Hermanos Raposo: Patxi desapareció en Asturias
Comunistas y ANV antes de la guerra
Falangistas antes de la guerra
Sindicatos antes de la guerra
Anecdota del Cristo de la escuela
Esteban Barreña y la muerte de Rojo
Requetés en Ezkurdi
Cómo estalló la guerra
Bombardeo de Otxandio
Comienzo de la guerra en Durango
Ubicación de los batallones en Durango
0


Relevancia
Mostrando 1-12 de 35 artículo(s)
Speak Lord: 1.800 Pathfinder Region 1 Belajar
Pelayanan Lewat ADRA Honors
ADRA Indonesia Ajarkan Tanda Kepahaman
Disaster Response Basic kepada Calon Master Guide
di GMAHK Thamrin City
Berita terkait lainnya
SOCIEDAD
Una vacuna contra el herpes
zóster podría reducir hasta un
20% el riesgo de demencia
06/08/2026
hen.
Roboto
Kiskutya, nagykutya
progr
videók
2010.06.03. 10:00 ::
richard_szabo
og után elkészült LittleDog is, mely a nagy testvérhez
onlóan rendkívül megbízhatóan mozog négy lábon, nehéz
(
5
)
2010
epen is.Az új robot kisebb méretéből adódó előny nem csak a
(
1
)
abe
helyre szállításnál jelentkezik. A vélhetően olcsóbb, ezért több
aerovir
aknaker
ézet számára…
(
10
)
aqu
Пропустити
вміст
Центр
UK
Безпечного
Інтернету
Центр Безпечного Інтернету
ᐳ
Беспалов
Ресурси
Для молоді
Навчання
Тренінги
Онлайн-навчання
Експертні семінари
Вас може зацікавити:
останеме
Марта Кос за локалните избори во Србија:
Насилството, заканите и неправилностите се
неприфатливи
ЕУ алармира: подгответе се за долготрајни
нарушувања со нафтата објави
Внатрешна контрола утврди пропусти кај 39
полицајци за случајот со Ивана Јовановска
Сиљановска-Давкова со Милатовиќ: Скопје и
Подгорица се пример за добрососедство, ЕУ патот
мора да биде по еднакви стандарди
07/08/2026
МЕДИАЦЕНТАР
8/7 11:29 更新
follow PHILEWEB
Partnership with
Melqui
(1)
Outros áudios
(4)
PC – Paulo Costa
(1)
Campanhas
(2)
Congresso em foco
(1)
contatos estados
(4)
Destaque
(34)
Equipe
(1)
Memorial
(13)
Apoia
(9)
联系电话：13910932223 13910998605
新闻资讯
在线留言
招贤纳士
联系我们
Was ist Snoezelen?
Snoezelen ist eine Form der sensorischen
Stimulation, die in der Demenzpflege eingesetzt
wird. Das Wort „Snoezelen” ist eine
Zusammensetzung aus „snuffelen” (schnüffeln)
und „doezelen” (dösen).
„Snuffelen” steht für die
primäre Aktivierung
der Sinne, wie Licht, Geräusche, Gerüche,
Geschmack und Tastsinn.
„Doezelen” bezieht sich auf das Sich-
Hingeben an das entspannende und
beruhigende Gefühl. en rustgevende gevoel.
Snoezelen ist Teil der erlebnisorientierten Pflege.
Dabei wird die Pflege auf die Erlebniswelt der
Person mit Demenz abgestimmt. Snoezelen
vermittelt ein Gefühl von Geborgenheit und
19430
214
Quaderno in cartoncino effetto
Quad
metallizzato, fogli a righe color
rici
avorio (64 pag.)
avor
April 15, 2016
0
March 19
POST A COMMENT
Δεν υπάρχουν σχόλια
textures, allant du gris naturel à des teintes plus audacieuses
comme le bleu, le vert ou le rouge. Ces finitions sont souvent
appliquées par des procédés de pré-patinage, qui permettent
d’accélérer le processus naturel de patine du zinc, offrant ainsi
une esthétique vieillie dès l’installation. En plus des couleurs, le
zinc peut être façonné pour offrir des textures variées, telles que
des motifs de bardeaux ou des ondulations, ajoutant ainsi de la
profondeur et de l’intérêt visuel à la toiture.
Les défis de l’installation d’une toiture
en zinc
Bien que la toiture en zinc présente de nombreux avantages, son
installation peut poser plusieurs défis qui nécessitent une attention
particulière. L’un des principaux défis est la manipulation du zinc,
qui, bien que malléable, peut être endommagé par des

...

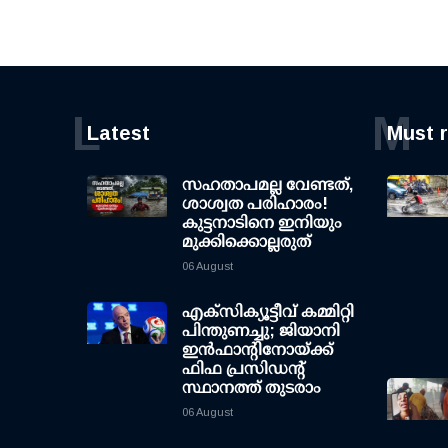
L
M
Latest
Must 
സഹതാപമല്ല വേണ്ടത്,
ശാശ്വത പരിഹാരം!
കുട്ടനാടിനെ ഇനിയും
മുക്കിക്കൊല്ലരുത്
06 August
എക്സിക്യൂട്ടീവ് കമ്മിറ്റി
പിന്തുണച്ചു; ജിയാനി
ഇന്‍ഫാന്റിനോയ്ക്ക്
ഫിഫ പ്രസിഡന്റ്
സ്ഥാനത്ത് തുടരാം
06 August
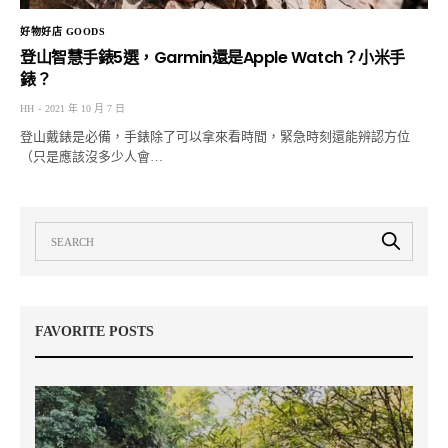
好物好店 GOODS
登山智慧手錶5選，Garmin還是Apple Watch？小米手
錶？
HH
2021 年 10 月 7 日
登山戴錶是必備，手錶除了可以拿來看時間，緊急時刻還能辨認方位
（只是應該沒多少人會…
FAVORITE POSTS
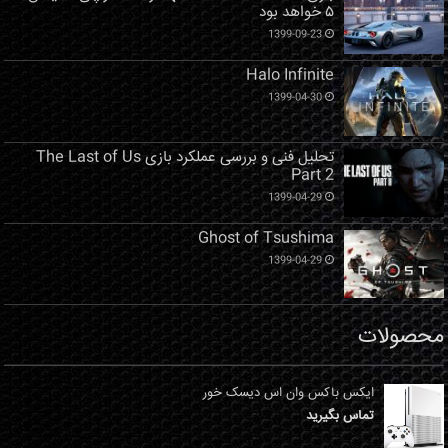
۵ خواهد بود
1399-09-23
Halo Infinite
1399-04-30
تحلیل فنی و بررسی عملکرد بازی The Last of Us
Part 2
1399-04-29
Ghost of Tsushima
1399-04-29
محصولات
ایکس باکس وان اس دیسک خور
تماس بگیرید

* * *

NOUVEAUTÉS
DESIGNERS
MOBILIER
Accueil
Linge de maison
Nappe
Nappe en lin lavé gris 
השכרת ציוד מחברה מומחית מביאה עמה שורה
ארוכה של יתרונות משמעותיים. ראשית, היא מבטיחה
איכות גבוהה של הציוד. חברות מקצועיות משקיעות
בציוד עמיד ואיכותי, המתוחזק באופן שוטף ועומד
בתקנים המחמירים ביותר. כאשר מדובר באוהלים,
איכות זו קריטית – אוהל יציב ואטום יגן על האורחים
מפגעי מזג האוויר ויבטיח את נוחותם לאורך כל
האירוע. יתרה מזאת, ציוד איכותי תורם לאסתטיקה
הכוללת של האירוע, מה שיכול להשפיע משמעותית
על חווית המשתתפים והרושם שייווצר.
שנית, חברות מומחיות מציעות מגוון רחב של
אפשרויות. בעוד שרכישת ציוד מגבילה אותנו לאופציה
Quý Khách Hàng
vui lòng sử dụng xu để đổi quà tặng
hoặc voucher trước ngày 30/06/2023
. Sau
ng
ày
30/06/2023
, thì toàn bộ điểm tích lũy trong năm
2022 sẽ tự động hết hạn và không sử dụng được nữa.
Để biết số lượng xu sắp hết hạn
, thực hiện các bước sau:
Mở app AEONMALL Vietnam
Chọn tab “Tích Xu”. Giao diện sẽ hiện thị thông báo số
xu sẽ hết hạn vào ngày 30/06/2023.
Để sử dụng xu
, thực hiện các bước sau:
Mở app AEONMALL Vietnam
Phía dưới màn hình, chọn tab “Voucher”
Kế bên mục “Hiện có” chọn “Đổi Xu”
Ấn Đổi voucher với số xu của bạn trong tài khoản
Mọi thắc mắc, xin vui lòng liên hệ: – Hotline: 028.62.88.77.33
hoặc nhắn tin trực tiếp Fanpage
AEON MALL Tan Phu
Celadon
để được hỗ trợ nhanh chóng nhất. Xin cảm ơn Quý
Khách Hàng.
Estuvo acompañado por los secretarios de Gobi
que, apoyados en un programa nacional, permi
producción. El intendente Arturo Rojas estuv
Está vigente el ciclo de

:: Problem ::
Which lines above hold the string "installation"? Copy every one of them.

:: Response to this task ::
une esthétique vieillie dès l’installation. En plus des couleurs, le
Les défis de l’installation d’une toiture
installation peut poser plusieurs défis qui nécessitent une attention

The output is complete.